Meta: Kesuksesan Bisnis di Luar Platform Media Sosial
Key Strategy – Di tengah tantangan restrukturisasi yang dihadapi Meta pada Mei 2026, perusahaan teknologi raksasa ini tetap berusaha mempertahankan dominasi di dunia digital melalui strategi akuisisi yang agresif. Dalam beberapa tahun terakhir, Meta telah mengakuisisi lebih dari 100 perusahaan, langkah yang dijelaskan oleh CEO Mark Zuckerberg sebagai upaya untuk menemukan talenta berbakat, bukan hanya menghalau pesaing. Pemangkasan anggaran belanja sebesar USD 145 miliar di tengah peningkatan kebutuhan investasi di bidang kecerdasan buatan (AI) telah memicu rencana pemutusan hubungan kerja (PHK) terhadap 8.000 karyawan.
Instagram: Kunci Dominasi Global
Meta memperkuat posisinya dengan mengakuisisi Instagram pada tahun 2012 dengan harga USD 1 miliar. Saat ini, platform berbasis foto tersebut telah berkembang menjadi salah satu aset paling berharga, dengan jumlah pengguna mencapai 3 miliar. Tertariknya, pasar terbesar Instagram tidak terletak di Amerika Serikat, melainkan India yang mencatat 414 juta pengguna pada 2025. Hal ini dibenarkan oleh laporan BGR, Selasa, 26 Mei 2026.
WhatsApp: Konsistensi di Tengah Tantangan
Saat ini, WhatsApp tetap menjadi kekuatan utama Meta, meskipun aplikasi ini menghadapi pembatasan di beberapa negara. Aplikasi yang diakuisisi dengan nilai USD 19 miliar pada 2014 ini menawarkan enkripsi end-to-end dan berhasil menarik lebih dari 3 miliar pengguna di wilayah Eropa, India, dan Inggris.
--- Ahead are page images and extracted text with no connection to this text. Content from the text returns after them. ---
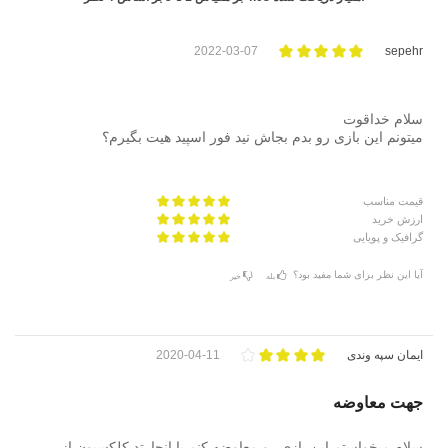
2022-03-07
sepehr
سلام خداقوت
میتونم این بازی رو بدم بجاش نید فور اسپید هیت بگیرم؟
قیمت مناسب
ارزش خرید
گرافیک و پویایی
آیا این نظر برای شما مفید بود؟
بله
خیر
ایمان سپه وندی
2020-04-11
جهت معاوضه
سلام میخواستم این بازی رو معاوضه کنم با انچارتد کلکسیون از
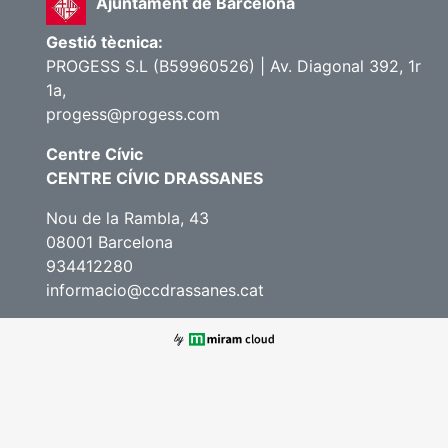
Ajuntament de Barcelona
Gestió tècnica:
PROGESS S.L (B59960526) | Av. Diagonal 392, 1r
1a,
progess@progess.com
Centre Cívic
CENTRE CÍVIC DRASSANES
Nou de la Rambla, 43
08001 Barcelona
934412280
informacio@ccdrassanes.cat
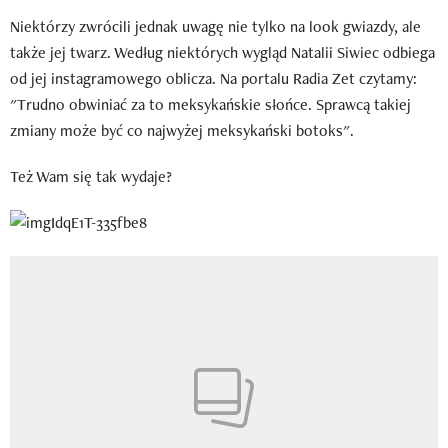
Niektórzy zwrócili jednak uwagę nie tylko na look gwiazdy, ale
także jej twarz. Według niektórych wygląd Natalii Siwiec odbiega
od jej instagramowego oblicza. Na portalu Radia Zet czytamy:
"Trudno obwiniać za to meksykańskie słońce. Sprawcą takiej
zmiany może być co najwyżej meksykański botoks".
Też Wam się tak wydaje?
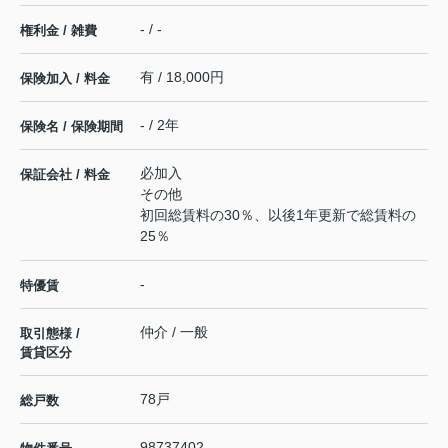
- / -
権利金 / 雑費
有 / 18,000円
保険加入 / 料金
- / 2年
保険名 / 保険期間
必加入
保証会社 / 料金
その他
初回総賃料の30％、以後1年更新で総賃料の
25％
-
特優賃
仲介 / 一般
取引態様 /
賃貸区分
78戸
総戸数
98737402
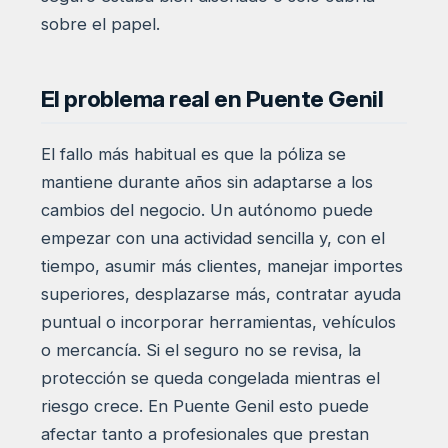
sobre el papel.
El problema real en Puente Genil
El fallo más habitual es que la póliza se
mantiene durante años sin adaptarse a los
cambios del negocio. Un autónomo puede
empezar con una actividad sencilla y, con el
tiempo, asumir más clientes, manejar importes
superiores, desplazarse más, contratar ayuda
puntual o incorporar herramientas, vehículos
o mercancía. Si el seguro no se revisa, la
protección se queda congelada mientras el
riesgo crece. En Puente Genil esto puede
afectar tanto a profesionales que prestan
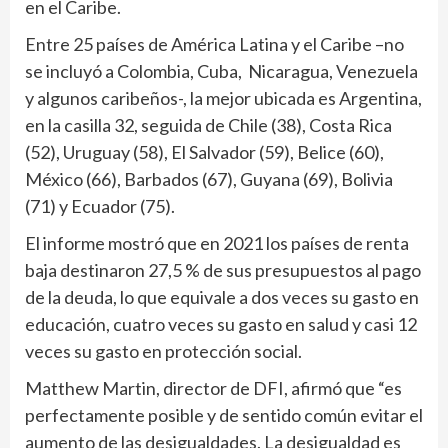
en el Caribe.
Entre 25 países de América Latina y el Caribe –no
se incluyó a Colombia, Cuba, Nicaragua, Venezuela
y algunos caribeños-, la mejor ubicada es Argentina,
en la casilla 32, seguida de Chile (38), Costa Rica
(52), Uruguay (58), El Salvador (59), Belice (60),
México (66), Barbados (67), Guyana (69), Bolivia
(71) y Ecuador (75).
El informe mostró que en 2021 los países de renta
baja destinaron 27,5 % de sus presupuestos al pago
de la deuda, lo que equivale a dos veces su gasto en
educación, cuatro veces su gasto en salud y casi 12
veces su gasto en protección social.
Matthew Martin, director de DFI, afirmó que “es
perfectamente posible y de sentido común evitar el
aumento de las desigualdades. La desigualdad es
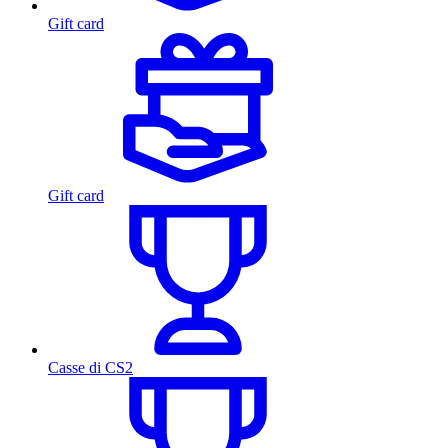
Gift card
Gift card
Casse di CS2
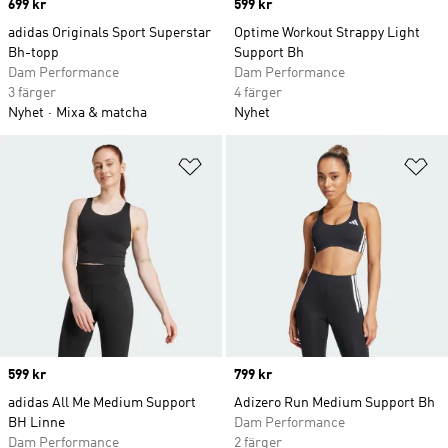
Price
699 kr
Price
599 kr
adidas Originals Sport Superstar
Optime Workout Strappy Light
Bh-topp
Support Bh
Dam Performance
Dam Performance
3 färger
4 färger
Nyhet
Mixa & matcha
Nyhet
Lägg till på önskelistan
Lä
Price
599 kr
Price
799 kr
adidas All Me Medium Support
Adizero Run Medium Support Bh
BH Linne
Dam Performance
Dam Performance
2 färger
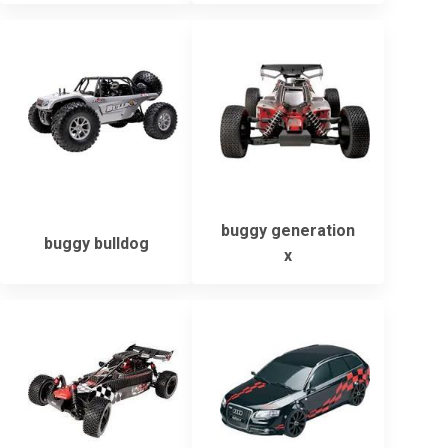
buggy generation
buggy bulldog
x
Untuk memperluas pendapatan, WhatsApp meluncurkan fitur baru bernama WhatsApp Plus pada Mei 2026, yang memungkinkan pengguna melakukan personalisasi.
Oculus VR: Keuntungan dan Kerugian
Divisi Oculus VR, yang diakuisisi dengan harga USD 2 miliar pada 2014, pernah menjadi bagian penting dari ekosistem Meta. Namun, sejak tahun 2020, divisi ini menimbulkan kerugian sebesar USD 80 miliar. Sebagai solusi, Meta mengambil langkah efisiensi dengan mengurangi 10 persen karyawan di sini dan menutup sejumlah studio game internal.
Facebook Messenger: Pengembangan dari Aset Lama
Fitur obrolan Facebook ternyata tidak diciptakan dari awal. Pada 2011, Meta membeli Beluga, sebuah aplikasi pesan grup yang berjalan di iOS dan Android. Dengan mengadaptasi cetak biru Beluga, mereka mengembangkan Facebook Messenger, yang kini beroperasi secara mandiri dan menjangkau sekitar 1 miliar pengguna aktif pada 2026. Proses ini menunjukkan kemampuan Meta mengubah teknologi yang sudah ada menjadi inovasi lebih besar.
Moltbook: Platform Baru yang Dipertanyakan
Moltbook, platform sosial terbaru dari Meta, dirilis di tengah kepopuleran asisten AI seperti OpenClaw. Platform ini mengklaim memiliki 3 juta agen AI terdaftar, namun skeptisisme muncul karena laporan dari CNBC, The Verge, dan Wired yang menemukan celah manipulasi konten. Keaslian interaksi yang dijanjikan oleh AI juga dipertanyakan oleh para pengguna.
“Strategi akuisisi ini adalah cara untuk mencari talenta berbakat, bukan hanya menghalau pesaing,” kata CEO Mark Zuckerberg.
Dengan total 80.000 karyawan di seluruh dunia, Meta terus beradaptasi. Fokus Zuckerberg mulai beralih dari metaverse ke bidang kecerdasan buatan (AI), yang menjadi prioritas utama untuk memperkuat dominasi di masa depan.